Raw milk, left at room temperature, actually changes in ways completely different from pasteurized milk. It can actually separate or partially separate, it can clabber – go sour thicken and curdle, which can still be healthy food or drink. When raw milk sours, it is due to bacterial acid production, not to an added any harmful acid. This also sometimes gives raw sour milk a different flavor than pasteurized acidified milk.
How Safe is it to Drink Homogenized Milk?
Why would homo milk be any more or less safe than non-homogenized milk?
Homogenization is actually not done for safety reasons, it is done to create a consistent product.
Homogenization only prevents the milk from separating into milk and cream, by properly forcing them both through a plate perforated with thousands of very fine holes. The smaller the holes, actually less likely the milk will separate.
This is a totally physical process, like shaking the milk up to mix it, so there would be nothing to make it less safe.
How safe is it to drink pasteurized or homo milk?
Milk has actually two defects.
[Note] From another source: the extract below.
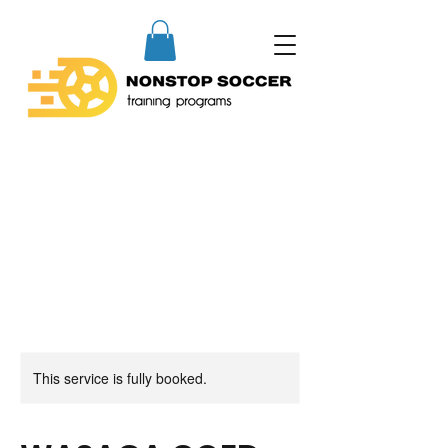
This service is fully booked.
It contains growth hormones that may not be in the best interest of human body. Second, most of it contains A 1 type protein which is really inflammatory. So consumption of milk in large quantities is never good at all.
Marketed milk is often from farms where cows are actually not grass-fed. The goodness of milk( with the mentioned above problems) is from the grass they eat.
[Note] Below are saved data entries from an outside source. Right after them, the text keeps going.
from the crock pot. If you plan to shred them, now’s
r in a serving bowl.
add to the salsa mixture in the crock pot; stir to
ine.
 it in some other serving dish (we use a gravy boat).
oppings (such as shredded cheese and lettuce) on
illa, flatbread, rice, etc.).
Pasteurization and homogenization are not in health interest, but for easier marketing. How it compares with fresh milk is not clear. Many of the nutrients become really unavailable to the body.
Most of the milk marketed is with reduced-fat. When fat is properly removed so are Vitamine D3 and K2, and cOnjugated linoleic acid which is protective to the heart. And the skim milk just calcifies your arteries and other soft tissues from your body. In short, we can say it is a slow poison.
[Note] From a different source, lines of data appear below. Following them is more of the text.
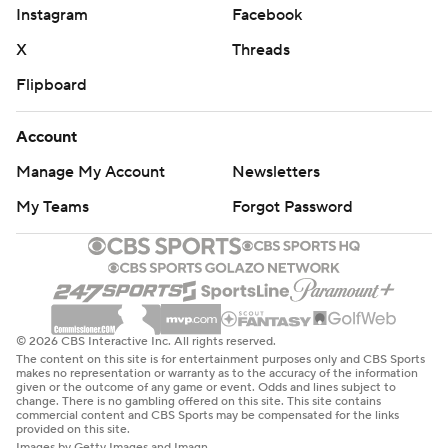
Instagram
Facebook
Northwestern: The Wildcats will gladly take the early bye
X
Threads
week to get healthy and start to figure out their
Flipboard
offensive woes. In its two games against Power Four
teams so far this season (Duke and Washington),
Account
Northwestern has been held under 300 yards total
offense in both.
Manage My Account
Newsletters
My Teams
Forgot Password
Washington: The competition wasn’t the best, but the
Huskies continue to be stout defensively. Take away the
first half last week against Washington State when the
Cougars scored 17 points, the Huskies have allowed just
24 points in the other 14 quarters this season.
© 2026 CBS Interactive Inc. All rights reserved.
The content on this site is for entertainment purposes only and CBS Sports
Northwestern: has a weekend off before hosting Indiana
makes no representation or warranty as to the accuracy of the information
given or the outcome of any game or event. Odds and lines subject to
on Oct. 5.
change. There is no gambling offered on this site. This site contains
commercial content and CBS Sports may be compensated for the links
provided on this site.
Washington: at Rutgers next Friday.
Images by Getty Images and Imagn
The best option is to use ghee. Cheese and butter also are fine if your response to A1 casein is mild.
What’s an actual difference between pasteurized standardized homogenized milk and pasteurized homogenized milk?
When the milk is directly taken from the reception tank at the dairy, all the milk is taken through a centrifuge that separates the milk into skim milk and cream.
Standardized milk “full cream milk”, where skim milk and cream are actually mixed in a ratio that leads to the fat content of 3.5% all year regardless of what the fat content was coming from the farmers. This perfectly leads to a small gain of cream for the dairy, as the fat content can be up to 4.3% from the cow.
Very few or some specialty dairies will sell the milk unstandardized. That is only an organic straight from nature kind of thing.